La polémica al principio era sobre si los niños tenían cada vez más tareas para hacer en casa, aunque gradualmente va derivando en si deben o no hacer deberes en casa o hay que limitar las tareas relacionadas con el colegio al centro escolar.

En cuanto a la primera cuestión, lo primero sería definir qué son “demasiados”. Los niños deben tener tiempo, cuando salen del centro escolar, para acudir a alguna actividad extraescolar, hacer los deberes o estudiar un rato y tener tiempo libre para ocio y diversión. Es decir, si las tareas escolares no les permiten tener ni 30 minutos diarios de esparcimiento, son, sin lugar a dudas, demasiados.

No obstante, hay que tener en cuenta la edad a la hora de determinar si un niño tiene muchos deberes o no. Por ejemplo, en niños menores de 6 años es recomendable sentarse todas las tardes, para que vayan adquiriendo el hábito, unos 15 minutos a leer un cuento, hacer dibujos, colorear o cualquier otra manualidad… Nunca deberes reales.

A partir de esa edad es habitual que les vayan mandando repasar lo aprendido o hacer algunas cuentas, ejercicios o leer unas cuantas páginas de un libro. No obstante, estas tareas no deberían suponer más de una hora hasta llegar a los 10 años más o menos.

A medida que el aprendizaje se va complicando, es normal que los deberes y el tiempo dedicado al estudio en casa tenga que ir aumentando, especialmente cuando se llega a la educación secundaria. A pesar de ello, es bueno que siempre quede un rato de ocio para los chicos y que no tengan que dedicar más de 3 horas al estudio, teniendo también en cuenta que a partir del instituto los chicos suelen acabar la jornada escolar en torno a las 14.30 horas, con lo que su tarde es más larga.

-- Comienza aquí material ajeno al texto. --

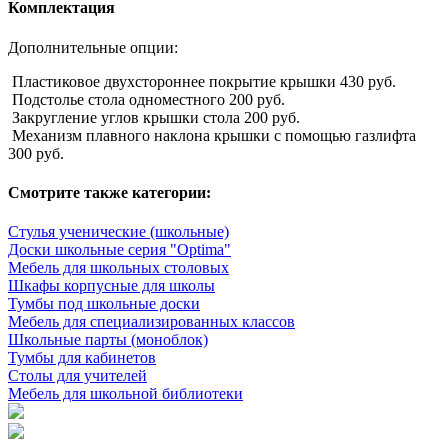
Комплектация
Дополнительные опции:
Пластиковое двухстороннее покрытие крышки 430 руб.
Подстолье стола одноместного 200 руб.
Закругление углов крышки стола 200 руб.
Механизм плавного наклона крышки с помощью газлифта
300 руб.
Смотрите также категории:
Стулья ученические (школьные)
Доски школьные серия "Optima"
Мебель для школьных столовых
Шкафы корпусные для школы
Тумбы под школьные доски
Мебель для специализированных классов
Школьные парты (моноблок)
Тумбы для кабинетов
Столы для учителей
Мебель для школьной библиотеки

¿Los deberes son necesarios?

Como hemos dicho, las tareas escolares deberían adaptarse a la edad del niño. Algunos padres, incluso, abogan por eliminar totalmente los deberes ya que consideran que los estudios deben quedar reducidos al ámbito escolar. Sin embargo, la mayoría de profesores y expertos considera que dedicar un tiempo todas las tardes a realizar deberes o tareas relacionadas con el colegio es fundamental para adquirir el hábito de estudio (fundamental si se va a continuar con estudios superiores), reforzar el aprendizaje, fomentar la responsabilidad y la autonomía en el niño, etc. Eso sí, los deberes no deben ocupar toda la tarde del niño. 

Fuente: Confederación Española de Asociaciones de Padres y Madres de Alumnos (CEAPA). María Campo, asesora pedagógica de Eduka&Nature.